Moreover, adding the nodes to the controller again does not re-initiate processing.
controller host add ipp002
HostID: 0
pantasks: controller host add ipp003
HostID: 1
pantasks: controller host add bucket00
HostID: 2
pantasks: controller host add bucket00
HostID: 3
pantasks: controller host add bucket00
HostID: 4
pantasks: status
[...]
[...]
Njobs: 0
Trying "halt" followed by "run" does not fix this.

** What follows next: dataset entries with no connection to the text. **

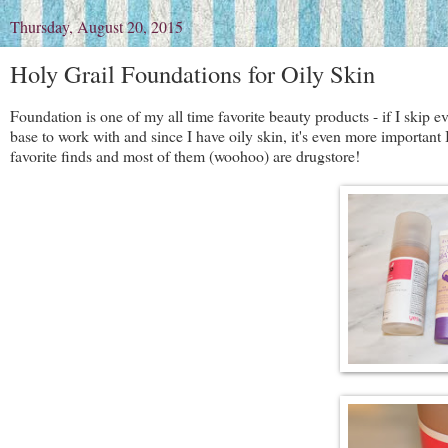
Thursday, August 20, 2015
Holy Grail Foundations for Oily Skin
Foundation is one of my all time favorite beauty products - if I skip e
base to work with and since I have oily skin, it's even more important
favorite finds and most of them (woohoo) are drugstore!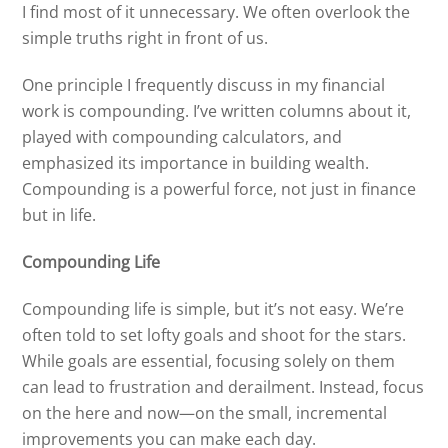
I find most of it unnecessary. We often overlook the
simple truths right in front of us.
One principle I frequently discuss in my financial
work is compounding. I’ve written columns about it,
played with compounding calculators, and
emphasized its importance in building wealth.
Compounding is a powerful force, not just in finance
but in life.
Compounding Life
Compounding life is simple, but it’s not easy. We’re
often told to set lofty goals and shoot for the stars.
While goals are essential, focusing solely on them
can lead to frustration and derailment. Instead, focus
on the here and now—on the small, incremental
improvements you can make each day.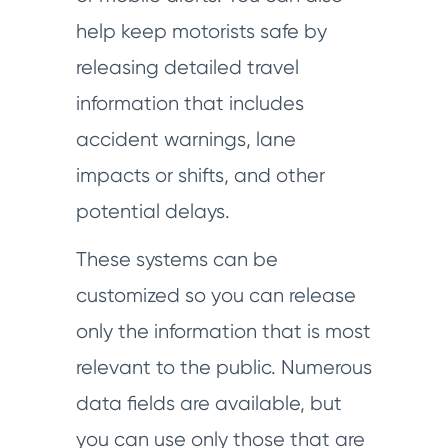
help keep motorists safe by
releasing detailed travel
information that includes
accident warnings, lane
impacts or shifts, and other
potential delays.
These systems can be
customized so you can release
only the information that is most
relevant to the public. Numerous
data fields are available, but
you can use only those that are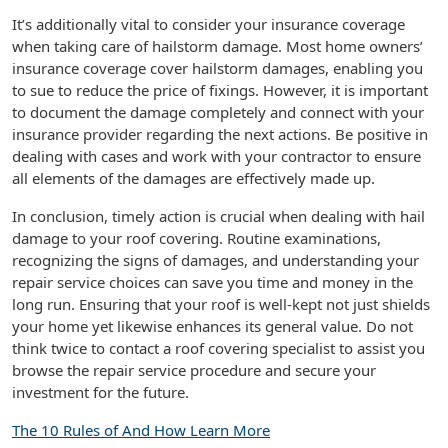
It’s additionally vital to consider your insurance coverage
when taking care of hailstorm damage. Most home owners’
insurance coverage cover hailstorm damages, enabling you
to sue to reduce the price of fixings. However, it is important
to document the damage completely and connect with your
insurance provider regarding the next actions. Be positive in
dealing with cases and work with your contractor to ensure
all elements of the damages are effectively made up.
In conclusion, timely action is crucial when dealing with hail
damage to your roof covering. Routine examinations,
recognizing the signs of damages, and understanding your
repair service choices can save you time and money in the
long run. Ensuring that your roof is well-kept not just shields
your home yet likewise enhances its general value. Do not
think twice to contact a roof covering specialist to assist you
browse the repair service procedure and secure your
investment for the future.
The 10 Rules of And How Learn More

There seems to be a single job running:
pantasks: controller status
job stack PENDING: 0 objects
job stack BUSY: 1 objects
0 anyhost 11 warp_skycell.pl --warp_id 22 --skycell_id skycell.0199093 --tess_id MOPS --camera MEGACAM --workdir path://MOPS/run1/ 0.0.0.1
job stack DONE: 0 objects
job stack KILL: 0 objects
job stack EXIT: 0 objects
job stack CRASH: 0 objects
host stack OFF: 0 objects
host stack DOWN: 0 objects
host stack IDLE: 4 objects
0 bucket00 0.0.0.2
1 bucket00 0.0.0.3
2 bucket00 0.0.0.4
3 ipp002 0.0.0.0
host stack BUSY: 1 objects
0 ipp003 0.0.0.1
host stack DONE: 0 objects
Doing a "warp.reset" does seem to fix the problem.